In the instant matter the first, second, and fourth elements are undisputed. First, there is no dispute that Liberty Tax and Attorney Davis had a prior attorney-client relationship, as Attorney Davis was employed by Liberty as in-house counsel for more than six years. ECF Nos. 12, 16, 18. Specifically, Liberty employed Attorney Davis as in-house counsel from August 6, 2007 until December 4, 2013. Id. Subsequently, Attorney Davis founded his own law firm Davis Law, PLC. Id.; see also, ECF No. 16 at Exhibit 1. Second, there is no dispute that the interests of Attorney Davis's present client, Gulf Coast, are adverse to Liberty. Finally, there is no dispute that Liberty does not consent to Attorney Davis' representation of Gulf Coast in the instant matter.

B. The Matters are Not Substantially Related

Accordingly, the key question before the Court is whether the matter involved in the present underlying lawsuit is substantially related to the matters for which the opposing counsel previously represented the moving party?

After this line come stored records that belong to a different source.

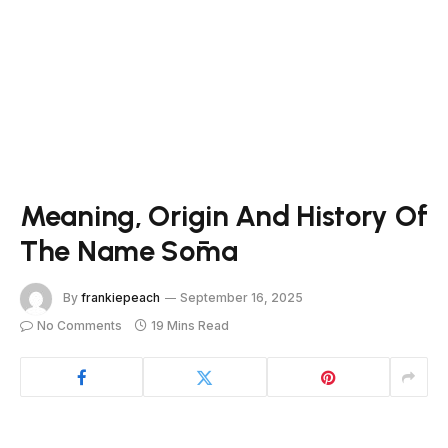
Meaning, Origin And History Of
The Name Sōma
By
frankiepeach
September 16, 2025
No Comments
19 Mins Read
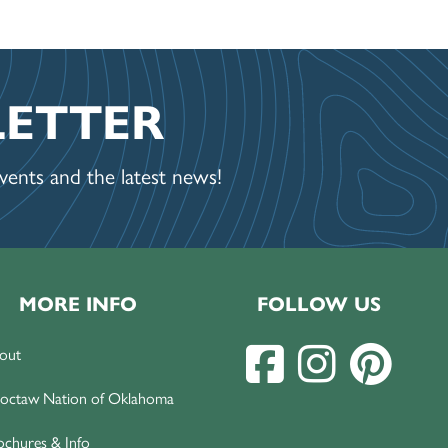
LETTER
ents and the latest news!
MORE INFO
FOLLOW US
out
octaw Nation of Oklahoma
ochures & Info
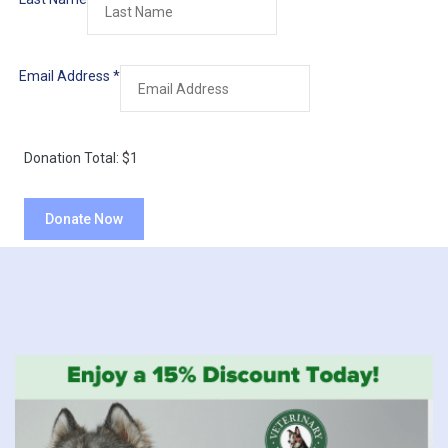
Email Address
*
Donation Total:
$1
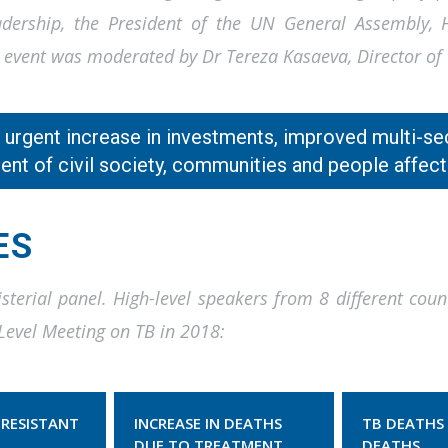
ership, the President of the UN General Assembly, He
The event was moderated by Dr Tereza Kasaeva, Director 
n urgent increase in investments, improved multi-se
nt of civil society, communities and people affect
ES
sterial panel. High-level speakers from 8 different coun
Level Meeting on TB in 2018:
 RESISTANT
INCREASE IN DEATHS
TB DEATHS 
DUE TO TREATMENT
DEATHS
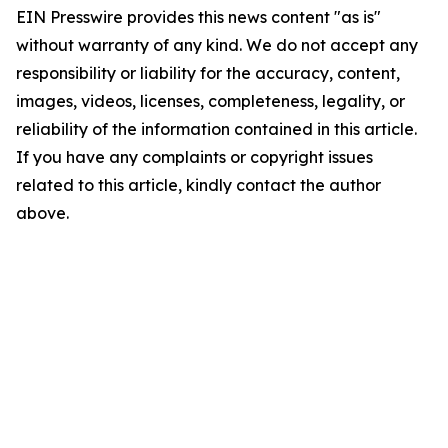
EIN Presswire provides this news content "as is"
without warranty of any kind. We do not accept any
responsibility or liability for the accuracy, content,
images, videos, licenses, completeness, legality, or
reliability of the information contained in this article.
If you have any complaints or copyright issues
related to this article, kindly contact the author
above.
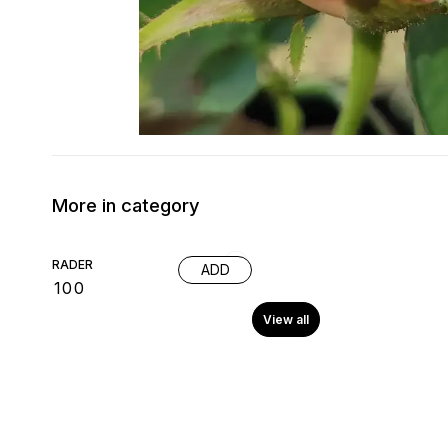
More in category
RADER
ADD
₹
100
View all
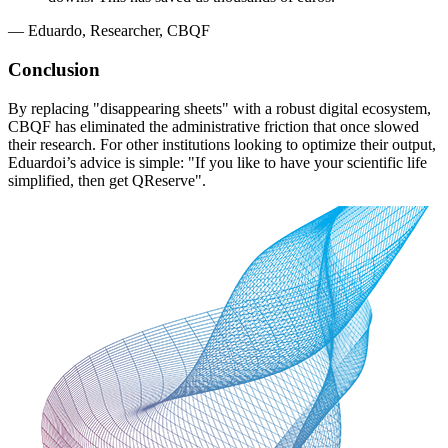
—
Eduardo, Researcher, CBQF
Conclusion
By replacing "disappearing sheets" with a robust digital ecosystem,
CBQF has eliminated the administrative friction that once slowed
their research. For other institutions looking to optimize their output,
Eduardoi’s advice is simple: "If you like to have your scientific life
simplified, then get QReserve".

1. The Substantially Related Test

The "substantially related" test has two prongs, which the moving party must establish: (1) that an attorney-client relationship existed between the alleged former client, and (2) that the former representation and the current controversy are substantially related. Tessier at 730 (citing Allegaert v. Perot, 565 F.2d 246, 250 (2d Cir.1977) ("before the substantial relationship test is even implicated, it must be shown that the attorney was in a position where he could have received information which his former client might reasonable have assumed the attorney would withhold from his present client."); In re Chantilly Construction Corp., 39 B.R. 466, 469 (Bankr.E.D.Va. 1984)); Audio MPEG, Inc. v. Dell, Inc., 219 F. Supp. 3d 563, at 570 (E.D. Va. 2016); Sunbeam Prods., Inc. v. Hamilton Beach Brands, Inc., 727 F. Supp. 2d 469, 472 (E.D. Va. 2010); Neuharth v. Quinn, 23 Va. Cir. 252, at *5 (Loudoun Cnty. 1991). "Substantially related" has been defined to be "identical" or "essentially the same." Gov't of India v. Cook Indus., Inc., 569 F.2d 737, 740 (2d Cir. 1978); In re Stokes, 156 B.R. 181, 187 (Bankr. E.D. Va. 1993); Rogers v. Pittston Co., 800 F.Supp. 350, 353 (W.D.Va.1992); Williamsburg Wax Museum, Inc. v. Historic Figures, Inc. 501 F.Supp. 326, 328-29 (D.D.C. 1980). The substantial relationship test requires a "virtual congruence of issues", and the relationship between issues in the prior and present case must be "patently clear." United States Football League v. National Football League, 605 F.Supp. 1448, 1457 (S.D.N.Y.1985); see also, In re Chantilly Constr. Corp. v. John Driggs Co., Inc. 39 B.R. 466, 472 (Bankr. E.D. Va. 1984). The purpose of the "substantial relationship" test is to prevent an attorney from appearing against former client whenever there is reasonable probability that confidences were disclosed in prior representation which could be used against former client in subsequent litigation. In re Stokes, 156 B.R. 181 (Bankr. E.D. Va. 1993); Tessier, 350 F.Supp. at 730 (describing a scenario where "the lawyer could have obtained confidential information in the first representation that would have been relevant in the second.") (quoting Analytica Inc. v. NPD Research, Inc., 708 F.2d 1263, 1266 (7th Cir.1983)); see also, M-Cam, Inc. v. D'Agostino, No. 3:05 CV 00006, 2005 WL 2010166, at *1 (W.D. Va. Aug. 22, 2005).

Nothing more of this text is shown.